▶ **Recorded data**:
=== Section Start ===

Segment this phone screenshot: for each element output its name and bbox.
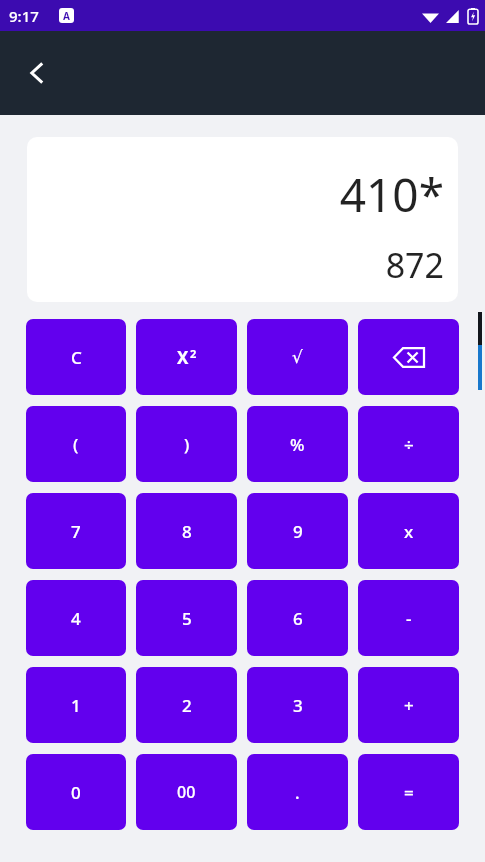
staticText: 9 [293, 520, 303, 543]
button[interactable]: 00 [136, 754, 237, 830]
staticText: X [177, 346, 189, 369]
staticText: ÷ [404, 433, 414, 456]
staticText: + [404, 694, 414, 717]
staticText: 2 [190, 346, 197, 361]
staticText: 2 [182, 694, 192, 717]
staticText: 7 [71, 520, 81, 543]
staticText: A [63, 9, 70, 23]
staticText: 872 [385, 242, 444, 288]
staticText: √ [292, 347, 303, 367]
staticText: 6 [293, 607, 303, 630]
staticText: 9:17 [9, 6, 39, 26]
button[interactable]: Backspace [358, 319, 459, 395]
staticText: 00 [177, 781, 196, 803]
button[interactable]: 2 [136, 667, 237, 743]
button[interactable]: 7 [26, 493, 126, 569]
staticText: % [290, 433, 305, 456]
button[interactable]: = [358, 754, 459, 830]
staticText: ) [184, 433, 190, 456]
staticText: x [404, 520, 414, 543]
staticText: 0 [71, 781, 81, 804]
button[interactable]: ) [136, 406, 237, 482]
button[interactable]: . [247, 754, 348, 830]
button[interactable]: ÷ [358, 406, 459, 482]
staticText: 3 [293, 694, 303, 717]
button[interactable]: x [358, 493, 459, 569]
button[interactable]: 3 [247, 667, 348, 743]
staticText: = [404, 781, 414, 804]
button[interactable]: 1 [26, 667, 126, 743]
button[interactable]: + [358, 667, 459, 743]
button[interactable]: 6 [247, 580, 348, 656]
button[interactable]: ( [26, 406, 126, 482]
button[interactable]: - [358, 580, 459, 656]
button[interactable]: 0 [26, 754, 126, 830]
button[interactable]: 8 [136, 493, 237, 569]
staticText: 5 [182, 607, 192, 630]
staticText: 1 [71, 694, 81, 717]
staticText: 4 [71, 607, 81, 630]
staticText: ( [73, 433, 79, 456]
staticText: 8 [182, 520, 192, 543]
staticText: C [71, 346, 82, 369]
button[interactable]: 4 [26, 580, 126, 656]
button[interactable]: √ [247, 319, 348, 395]
button[interactable]: % [247, 406, 348, 482]
button[interactable]: Back [14, 50, 60, 96]
staticText: 410* [339, 163, 444, 226]
button[interactable]: X [136, 319, 237, 395]
button[interactable]: C [26, 319, 126, 395]
staticText: - [406, 607, 412, 630]
button[interactable]: 5 [136, 580, 237, 656]
staticText: . [295, 781, 300, 804]
button[interactable]: 9 [247, 493, 348, 569]
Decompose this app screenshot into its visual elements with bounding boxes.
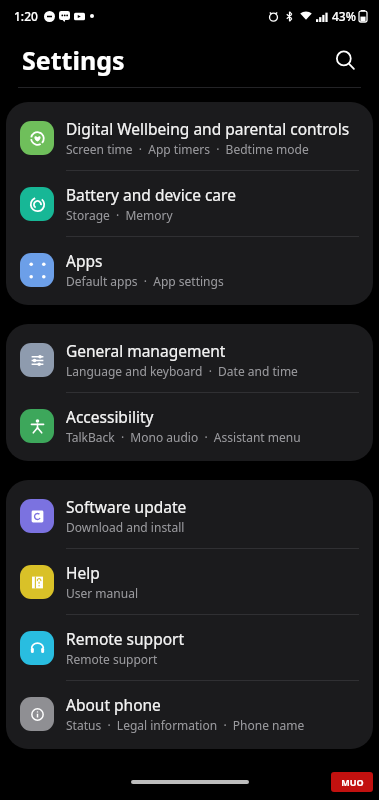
staticText: Storage · Memory xyxy=(66,207,173,223)
staticText: Download and install xyxy=(66,519,185,535)
staticText: Digital Wellbeing and parental controls xyxy=(66,118,350,139)
staticText: Apps xyxy=(66,250,103,271)
button[interactable]: Digital Wellbeing and parental controls xyxy=(6,105,373,170)
staticText: Software update xyxy=(66,496,187,517)
button[interactable]: Search xyxy=(327,42,363,78)
staticText: TalkBack · Mono audio · Assistant menu xyxy=(66,429,301,445)
staticText: Accessibility xyxy=(66,406,154,427)
button[interactable]: General management xyxy=(6,327,373,392)
staticText: Remote support xyxy=(66,628,185,649)
staticText: 43% xyxy=(332,8,356,24)
staticText: User manual xyxy=(66,585,138,601)
staticText: Screen time · App timers · Bedtime mode xyxy=(66,141,309,157)
staticText: 1:20 xyxy=(14,8,38,24)
staticText: Help xyxy=(66,562,100,583)
staticText: Status · Legal information · Phone name xyxy=(66,717,305,733)
button[interactable]: Help xyxy=(6,549,373,614)
button[interactable]: About phone xyxy=(6,681,373,746)
staticText: Remote support xyxy=(66,651,158,667)
button[interactable]: Accessibility xyxy=(6,393,373,458)
staticText: Default apps · App settings xyxy=(66,273,224,289)
button[interactable]: Software update xyxy=(6,483,373,548)
staticText: General management xyxy=(66,340,226,361)
staticText: Battery and device care xyxy=(66,184,236,205)
staticText: Settings xyxy=(22,43,125,77)
button[interactable]: Apps xyxy=(6,237,373,302)
staticText: MUO xyxy=(341,776,364,788)
staticText: About phone xyxy=(66,694,161,715)
staticText: Language and keyboard · Date and time xyxy=(66,363,298,379)
button[interactable]: Battery and device care xyxy=(6,171,373,236)
button[interactable]: Remote support xyxy=(6,615,373,680)
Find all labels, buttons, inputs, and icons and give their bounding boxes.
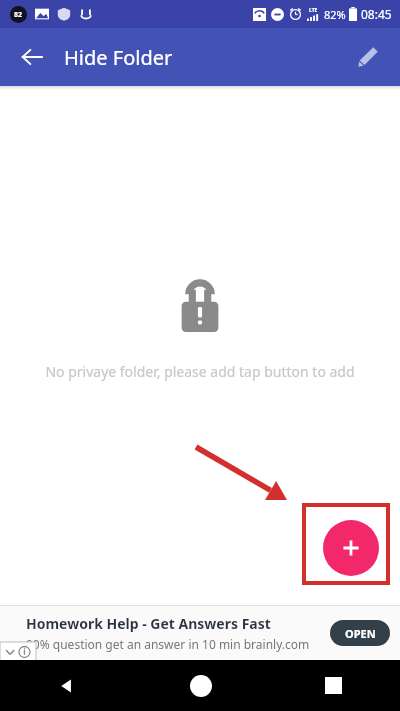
- button[interactable]: Home: [134, 660, 267, 711]
- staticText: 82: [14, 10, 23, 20]
- staticText: Homework Help - Get Answers Fast: [26, 614, 271, 633]
- button[interactable]: Back: [0, 660, 134, 711]
- staticText: No privaye folder, please add tap button…: [45, 362, 355, 381]
- staticText: LTE: [309, 7, 318, 14]
- staticText: OPEN: [345, 626, 376, 641]
- staticText: 08:45: [361, 6, 392, 22]
- staticText: 90% question get an answer in 10 min bra…: [26, 636, 310, 652]
- button[interactable]: Back: [10, 35, 54, 79]
- staticText: Hide Folder: [64, 44, 173, 71]
- button[interactable]: Edit: [346, 35, 390, 79]
- button[interactable]: OPEN: [330, 620, 390, 646]
- staticText: 82%: [324, 7, 346, 22]
- button[interactable]: Recent apps: [267, 660, 400, 711]
- button[interactable]: Add: [323, 520, 379, 576]
- button[interactable]: Ad choices: [0, 642, 36, 662]
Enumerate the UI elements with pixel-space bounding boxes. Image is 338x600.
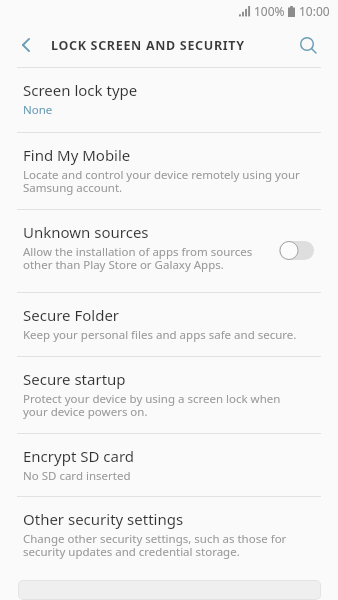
staticText: Find My Mobile: [23, 147, 131, 165]
staticText: 10:00: [299, 3, 330, 19]
button[interactable]: Find My Mobile: [0, 133, 338, 209]
staticText: LOCK SCREEN AND SECURITY: [51, 37, 245, 54]
button[interactable]: Search: [278, 28, 338, 62]
staticText: Change other security settings, such as …: [23, 533, 287, 559]
staticText: Screen lock type: [23, 82, 138, 100]
staticText: Protect your device by using a screen lo…: [23, 393, 281, 419]
staticText: Unknown sources: [23, 224, 149, 242]
staticText: Locate and control your device remotely …: [23, 169, 300, 195]
staticText: Other security settings: [23, 511, 184, 529]
button[interactable]: Secure startup: [0, 357, 338, 433]
staticText: None: [23, 104, 53, 117]
button[interactable]: Navigate up: [0, 28, 52, 62]
button[interactable]: Unknown sources toggle: [279, 241, 314, 260]
button[interactable]: Screen lock type: [0, 68, 338, 132]
staticText: Secure startup: [23, 371, 126, 389]
staticText: No SD card inserted: [23, 470, 131, 483]
button[interactable]: Unknown sources: [0, 210, 338, 292]
staticText: Allow the installation of apps from sour…: [23, 246, 253, 272]
button[interactable]: Encrypt SD card: [0, 434, 338, 496]
button[interactable]: [18, 580, 321, 600]
staticText: Secure Folder: [23, 307, 120, 325]
button[interactable]: Secure Folder: [0, 293, 338, 356]
staticText: 100%: [254, 3, 285, 19]
staticText: Encrypt SD card: [23, 448, 135, 466]
staticText: Keep your personal files and apps safe a…: [23, 329, 297, 342]
button[interactable]: Other security settings: [0, 497, 338, 580]
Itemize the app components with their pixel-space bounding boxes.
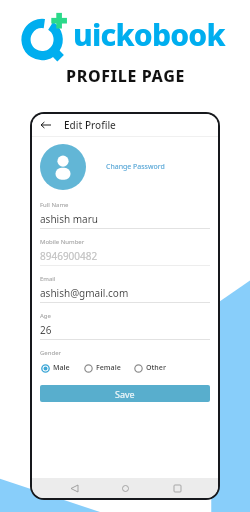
staticText: 8946900482	[40, 249, 98, 263]
staticText: ashish@gmail.com	[40, 286, 129, 300]
staticText: Female	[96, 363, 121, 373]
button[interactable]: Recent apps	[167, 478, 187, 498]
staticText: Male	[53, 363, 70, 373]
staticText: Edit Profile	[64, 118, 116, 132]
button[interactable]: Mobile Number	[40, 238, 210, 266]
staticText: Change Password	[106, 162, 165, 172]
button[interactable]: Back	[38, 117, 54, 133]
button[interactable]: Male	[40, 362, 71, 374]
staticText: 26	[40, 323, 52, 337]
staticText: uickobook	[73, 14, 225, 55]
staticText: Mobile Number	[40, 238, 85, 246]
button[interactable]: Profile photo	[40, 144, 86, 190]
staticText: Save	[115, 388, 135, 400]
button[interactable]: Female	[83, 362, 122, 374]
staticText: Full Name	[40, 201, 69, 209]
button[interactable]: Back	[64, 478, 84, 498]
button[interactable]: Age	[40, 312, 210, 340]
staticText: PROFILE PAGE	[66, 65, 185, 87]
staticText: Age	[40, 312, 51, 320]
button[interactable]: Full Name	[40, 201, 210, 229]
button[interactable]: Home	[115, 478, 135, 498]
button[interactable]: Change Password	[104, 160, 167, 174]
staticText: Gender	[40, 349, 62, 357]
button[interactable]: Save	[40, 385, 210, 402]
staticText: ashish maru	[40, 212, 98, 226]
staticText: Other	[146, 363, 166, 373]
button[interactable]: Other	[133, 362, 167, 374]
button[interactable]: Email	[40, 275, 210, 303]
staticText: Email	[40, 275, 56, 283]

=== Section End ===

▶ **Your goal**: Show the lines above that have the word "boxes".

▶ **Task response**:
Decompose this app screenshot into its visual elements with bounding boxes.
Find all labels, buttons, inputs, and icons and give their bounding boxes.
Enumerate the UI elements with pixel-space bounding boxes. Image is 338x600.
Itemize the app components with their pixel-space bounding boxes.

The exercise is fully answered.